Using Athena
Introduction
Accessing detail from the cloudtrail logs can be a tedious process so these instructions provide basic information on doing this through Athena which uses SQL statements to get the details.
Setting up Athena
On the system we use (core-logging) Athena is set up but the data source will need to be set. The code for the creation located here.
If you need to set up Athena either create a PR as above or follow the instructions provided by AWS here. The version we have in core-logging is called “mod_cloudtrail_logs”.“cloudtrail_logs” not the cloudfront_logs table as suggested in the setup documentation.
On core-logging the table is rebuilt, daily, by a lambda routine that runs at 12:15. Please note this if you intend to undertake any work at this time.

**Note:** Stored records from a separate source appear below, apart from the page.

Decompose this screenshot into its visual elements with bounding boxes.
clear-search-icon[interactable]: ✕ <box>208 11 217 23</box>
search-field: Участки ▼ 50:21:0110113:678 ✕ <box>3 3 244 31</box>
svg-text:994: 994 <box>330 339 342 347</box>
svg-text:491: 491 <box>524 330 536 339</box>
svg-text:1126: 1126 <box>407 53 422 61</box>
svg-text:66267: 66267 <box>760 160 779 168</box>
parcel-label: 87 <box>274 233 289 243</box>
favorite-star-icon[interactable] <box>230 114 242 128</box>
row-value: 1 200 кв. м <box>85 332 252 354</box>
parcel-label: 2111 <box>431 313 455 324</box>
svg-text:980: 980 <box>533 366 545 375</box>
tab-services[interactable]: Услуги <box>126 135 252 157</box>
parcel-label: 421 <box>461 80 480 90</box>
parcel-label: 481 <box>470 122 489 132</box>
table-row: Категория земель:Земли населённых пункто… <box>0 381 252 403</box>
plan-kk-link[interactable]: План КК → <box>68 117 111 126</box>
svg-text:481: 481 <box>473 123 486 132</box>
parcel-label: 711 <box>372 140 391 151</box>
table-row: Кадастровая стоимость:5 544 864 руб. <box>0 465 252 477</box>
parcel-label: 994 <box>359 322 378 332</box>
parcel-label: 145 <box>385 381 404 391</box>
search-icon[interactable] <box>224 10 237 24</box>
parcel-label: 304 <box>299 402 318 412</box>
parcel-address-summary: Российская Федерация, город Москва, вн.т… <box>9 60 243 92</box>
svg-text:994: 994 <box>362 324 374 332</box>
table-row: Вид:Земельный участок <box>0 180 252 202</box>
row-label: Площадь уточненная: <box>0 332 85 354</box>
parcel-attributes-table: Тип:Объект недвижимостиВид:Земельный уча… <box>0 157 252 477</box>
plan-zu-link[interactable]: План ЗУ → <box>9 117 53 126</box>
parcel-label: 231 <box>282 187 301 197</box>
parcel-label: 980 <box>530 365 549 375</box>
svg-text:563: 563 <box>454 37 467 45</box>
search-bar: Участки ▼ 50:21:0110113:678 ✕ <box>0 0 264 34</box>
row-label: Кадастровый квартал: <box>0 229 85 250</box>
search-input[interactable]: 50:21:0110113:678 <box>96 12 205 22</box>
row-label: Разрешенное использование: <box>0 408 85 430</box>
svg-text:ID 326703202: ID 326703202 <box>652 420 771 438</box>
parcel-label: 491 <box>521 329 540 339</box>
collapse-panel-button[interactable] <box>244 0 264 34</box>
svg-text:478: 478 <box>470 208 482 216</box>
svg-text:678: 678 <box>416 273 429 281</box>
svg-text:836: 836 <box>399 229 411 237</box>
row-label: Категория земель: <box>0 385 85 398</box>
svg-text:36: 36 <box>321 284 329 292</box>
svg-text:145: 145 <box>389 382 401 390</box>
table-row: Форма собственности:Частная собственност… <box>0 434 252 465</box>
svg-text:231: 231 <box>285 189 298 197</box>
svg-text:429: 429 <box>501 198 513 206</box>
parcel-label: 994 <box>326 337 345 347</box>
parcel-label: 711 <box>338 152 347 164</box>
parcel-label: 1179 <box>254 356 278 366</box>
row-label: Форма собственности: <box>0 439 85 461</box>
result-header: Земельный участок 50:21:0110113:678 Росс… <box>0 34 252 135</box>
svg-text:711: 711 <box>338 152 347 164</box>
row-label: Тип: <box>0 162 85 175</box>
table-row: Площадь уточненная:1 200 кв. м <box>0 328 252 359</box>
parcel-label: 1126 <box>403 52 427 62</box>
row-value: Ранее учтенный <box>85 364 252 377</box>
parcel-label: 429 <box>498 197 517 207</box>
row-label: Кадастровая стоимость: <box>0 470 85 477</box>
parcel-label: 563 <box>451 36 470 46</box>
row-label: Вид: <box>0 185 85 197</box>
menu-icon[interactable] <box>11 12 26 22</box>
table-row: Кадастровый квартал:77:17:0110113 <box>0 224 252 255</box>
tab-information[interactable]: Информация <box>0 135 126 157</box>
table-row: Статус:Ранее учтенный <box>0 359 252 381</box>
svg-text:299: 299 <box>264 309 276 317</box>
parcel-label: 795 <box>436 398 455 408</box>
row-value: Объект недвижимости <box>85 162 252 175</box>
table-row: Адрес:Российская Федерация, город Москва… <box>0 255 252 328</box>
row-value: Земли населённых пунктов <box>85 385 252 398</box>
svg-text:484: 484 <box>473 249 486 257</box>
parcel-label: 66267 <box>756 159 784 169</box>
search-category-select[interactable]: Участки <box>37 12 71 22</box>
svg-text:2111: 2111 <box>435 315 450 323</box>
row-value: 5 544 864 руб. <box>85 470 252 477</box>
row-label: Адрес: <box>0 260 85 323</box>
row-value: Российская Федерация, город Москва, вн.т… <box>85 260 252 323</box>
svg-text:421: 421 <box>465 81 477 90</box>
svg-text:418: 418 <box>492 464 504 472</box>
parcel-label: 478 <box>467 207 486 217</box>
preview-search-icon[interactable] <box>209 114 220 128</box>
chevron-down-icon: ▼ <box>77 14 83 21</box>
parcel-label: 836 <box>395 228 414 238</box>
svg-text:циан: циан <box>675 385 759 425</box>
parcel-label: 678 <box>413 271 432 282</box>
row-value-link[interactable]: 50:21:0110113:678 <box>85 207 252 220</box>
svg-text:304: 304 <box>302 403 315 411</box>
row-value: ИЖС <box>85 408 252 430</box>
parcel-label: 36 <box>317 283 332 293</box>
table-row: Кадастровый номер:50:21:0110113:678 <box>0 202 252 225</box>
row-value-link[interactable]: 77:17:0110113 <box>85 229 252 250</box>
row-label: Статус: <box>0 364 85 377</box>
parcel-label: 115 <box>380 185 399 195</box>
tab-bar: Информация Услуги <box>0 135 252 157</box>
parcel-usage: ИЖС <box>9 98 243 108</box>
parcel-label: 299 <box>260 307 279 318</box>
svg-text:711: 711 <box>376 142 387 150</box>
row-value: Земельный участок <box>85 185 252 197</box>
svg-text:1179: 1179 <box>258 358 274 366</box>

Creating queries in Athena
Setting up queries in Athena follows basic SQL rules and is relatively simple.
Access Athena through the AWS console and select the query editor option. From here you can pick up saved queries or create your own. At the time of writing there are no saved queries.

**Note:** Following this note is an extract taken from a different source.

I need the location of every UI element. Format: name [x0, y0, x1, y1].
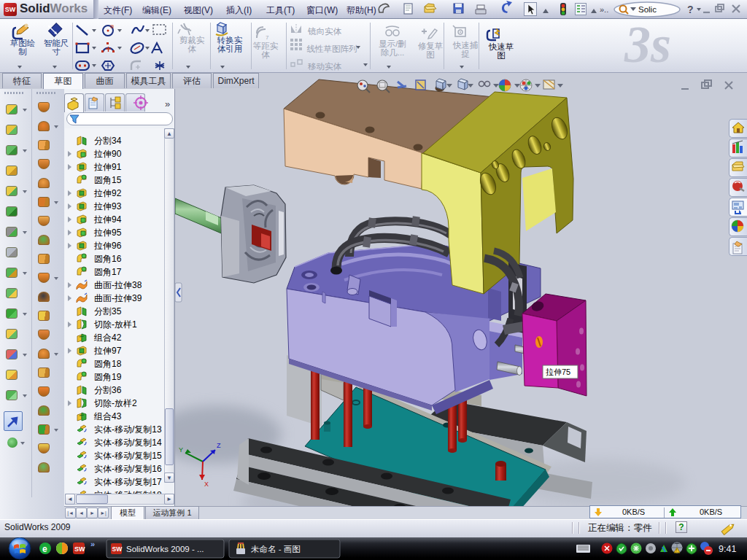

Under the data options you will not need to change the data source or database. These are set for the correct database and data source. Similarly, under settings and manage you will not need to change the S3 bucket in use.
A sample of the data and columns in the table can be found using the following query
SELECT * FROM “mod_cloudtrail_logs”.“cloudtrail_logs” limit 10;
This will list the first 10 rows found. It provides an idea of what is recorded, the accounts used etc.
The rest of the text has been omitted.